- The Washington Times - Tuesday, May 3, 2016

Donald Trump steamrolled to victory in Indiana on Tuesday, dealing a devastating defeat to Sen. Ted Cruz and the remaining establishment GOP forces who’d hoped in vain for last-minute salvation from the billionaire businessman.

Networks called the race soon after the final polls closed at 7 p.m., projecting an easy win for Mr. Trump based on exit polling and early returns that showed him winning more than 50 percent of the vote, to Mr. Cruz’s 33 percent.

“Lyin’ Ted Cruz consistently said that he will, and must, win Indiana. If he doesn’t he should drop out of the race — stop wasting time & money,” Mr. Trump said in a Twitter post minutes after the race was called.

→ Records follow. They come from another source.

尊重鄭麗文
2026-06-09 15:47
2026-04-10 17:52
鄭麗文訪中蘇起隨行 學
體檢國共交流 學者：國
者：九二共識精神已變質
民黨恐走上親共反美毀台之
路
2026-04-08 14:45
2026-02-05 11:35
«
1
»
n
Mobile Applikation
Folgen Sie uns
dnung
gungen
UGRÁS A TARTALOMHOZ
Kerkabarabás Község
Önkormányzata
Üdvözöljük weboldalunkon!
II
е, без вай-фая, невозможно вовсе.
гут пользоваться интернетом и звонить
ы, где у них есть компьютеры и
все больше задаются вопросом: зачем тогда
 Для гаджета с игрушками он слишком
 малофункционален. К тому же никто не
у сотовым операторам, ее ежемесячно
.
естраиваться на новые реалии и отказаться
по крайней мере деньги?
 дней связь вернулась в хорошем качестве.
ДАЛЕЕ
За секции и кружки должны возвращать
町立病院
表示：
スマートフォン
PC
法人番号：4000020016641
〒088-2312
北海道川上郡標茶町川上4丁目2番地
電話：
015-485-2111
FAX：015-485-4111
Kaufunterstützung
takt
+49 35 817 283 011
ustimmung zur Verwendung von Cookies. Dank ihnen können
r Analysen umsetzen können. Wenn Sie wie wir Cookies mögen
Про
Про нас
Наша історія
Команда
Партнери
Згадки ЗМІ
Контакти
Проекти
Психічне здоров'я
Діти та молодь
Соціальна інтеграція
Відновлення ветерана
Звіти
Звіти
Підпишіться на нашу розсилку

Mr. Trump’s victory means he will win most of the state’s 57 delegates to the July nominating convention, further padding his lead and keeping him on track for a first-ballot victory.

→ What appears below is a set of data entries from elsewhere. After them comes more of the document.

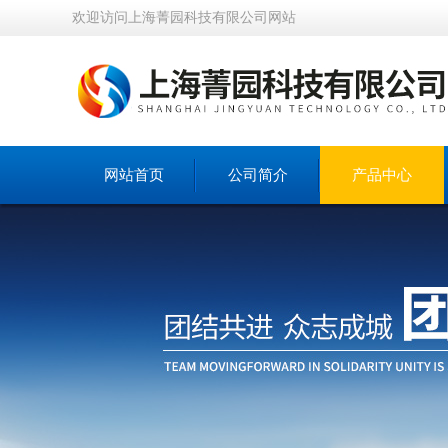
欢迎访问上海菁园科技有限公司网站
网站首页
公司简介
产品中心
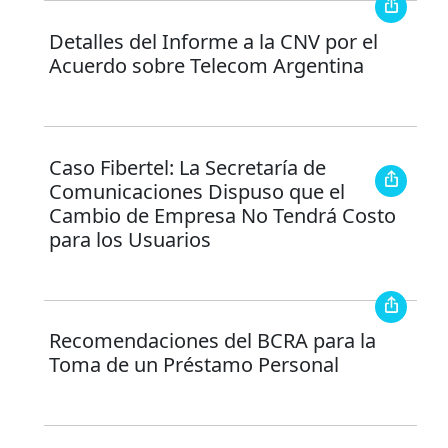
Detalles del Informe a la CNV por el
Acuerdo sobre Telecom Argentina
Caso Fibertel: La Secretaría de
Comunicaciones Dispuso que el
Cambio de Empresa No Tendrá Costo
para los Usuarios
Recomendaciones del BCRA para la
Toma de un Préstamo Personal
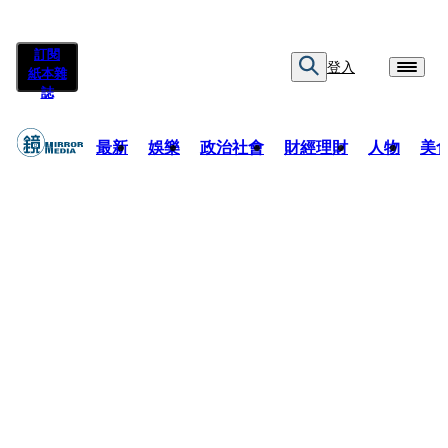
訂閱
登入
紙本雜
誌
最新
娛樂
政治社會
財經理財
人物
美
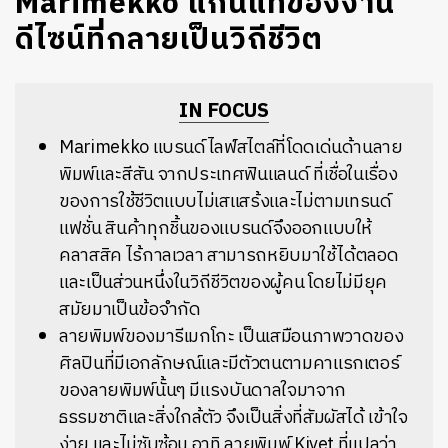
Marimekko แก่นแท้ของงาน
ดีไซน์ที่กลายเป็นวิถีชีวิต
IN FOCUS
Marimekko แบรนด์ไลฟ์สไตล์ที่โดดเด่นด้านลาย
พิมพ์และสีสัน จากประเทศฟินแลนด์ ที่เชื่อในเรื่อง
ของการใช้ชีวิตแบบไม่เสแสร้งและไม่ตามเทรนด์
แฟชั่น สินค้าทุกชิ้นของแบรนด์จึงออกแบบให้
คลาสสิค ไร้กาลเวลา สามารถหยิบมาใช้ได้ตลอด
และเป็นส่วนหนึ่งในวิถีชีวิตของผู้คน โดยไม่มียุค
สมัยมาเป็นข้อจำกัด
ลายพิมพ์ของมารีเมกโกะ เป็นเสมือนภาพวาดของ
ศิลปินที่มีเอกลักษณ์และมีตัวตนตามคาแรกเตอร์
ของลายพิมพ์นั้นๆ มีแรงบันดาลใจมาจาก
ธรรมชาติและสิ่งใกล้ตัว จึงเป็นสิ่งที่สัมผัสได้ เข้าใจ
ง่าย และไม่ซับซ้อน อาทิ ลายพิมพ์ Kivet ที่แปลว่า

Just as important as Mr. Trump’s win was Mr. Cruz’s collapse. The Texas senator had for months insisted he could beat Mr. Trump in a head-to-head contest, but saw his hopes dissipate.

Mr. Cruz’s campaign insisted he’ll stay in the race, but his argument for doing so looked much weaker after he failed in conservative Indiana, where he had the backing of the GOP governor and was aided by establishment anti-Trump forces.

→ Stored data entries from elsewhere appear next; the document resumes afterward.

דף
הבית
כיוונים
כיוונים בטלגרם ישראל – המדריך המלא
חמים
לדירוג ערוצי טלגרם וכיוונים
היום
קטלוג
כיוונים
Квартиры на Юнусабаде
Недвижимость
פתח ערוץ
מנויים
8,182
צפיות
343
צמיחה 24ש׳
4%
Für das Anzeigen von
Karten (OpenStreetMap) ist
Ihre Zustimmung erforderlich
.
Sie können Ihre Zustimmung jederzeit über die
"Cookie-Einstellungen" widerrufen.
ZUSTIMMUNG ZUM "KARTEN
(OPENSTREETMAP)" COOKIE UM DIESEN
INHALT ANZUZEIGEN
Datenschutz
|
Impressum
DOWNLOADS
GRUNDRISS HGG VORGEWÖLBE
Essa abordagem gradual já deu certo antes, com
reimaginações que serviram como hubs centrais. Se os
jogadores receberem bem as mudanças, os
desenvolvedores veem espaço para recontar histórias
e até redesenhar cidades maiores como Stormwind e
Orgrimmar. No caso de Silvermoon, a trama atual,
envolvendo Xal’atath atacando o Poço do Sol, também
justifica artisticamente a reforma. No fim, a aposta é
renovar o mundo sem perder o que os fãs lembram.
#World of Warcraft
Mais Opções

Beyond the results, Mr. Cruz also appeared to come unglued while campaigning this week, getting baited into a back-and-forth last week with protesters and, on Tuesday, unloading months of frustration on Mr. Trump.

He called the businessman and reality TV star a “bully,” a proud “serial philanderer,” a “narcissist” and a “pathological liar,” and pointed to Mr. Trump’s own admitted struggle with a venereal disease as reason he can’t be elected.

“As the father of two young girls, the idea of our two daughters coming home and repeating what that man says horrifies me,” Mr. Cruz told reporters, recounting in detail the parts of Mr. Trump’s behavior that offended him.

Mr. Trump said Mr. Cruz has become “unhinged” as he’s seen his candidacy rejected by voters.

“Today’s ridiculous outburst only proves what I have been saying for a long time, that Ted Cruz does not have the temperament to be the president of the United States,” Mr. Trump said.

Indiana was supposed to be the comeback for the forces aligned to stop Mr. Trump. Mr. Cruz had struck a deal with Ohio Gov. John Kasich, the other major GOP candidate, who agreed not to actively pursue votes in the state, giving anti-Trump voters a clear alternative.

But instead it turned into another rout for Mr. Trump — the seventh in a row.

The race now turns to Nebraska and West Virginia next week, and Oregon the week after.

David Sherfinski and Seth McLaughlin contributed to this article.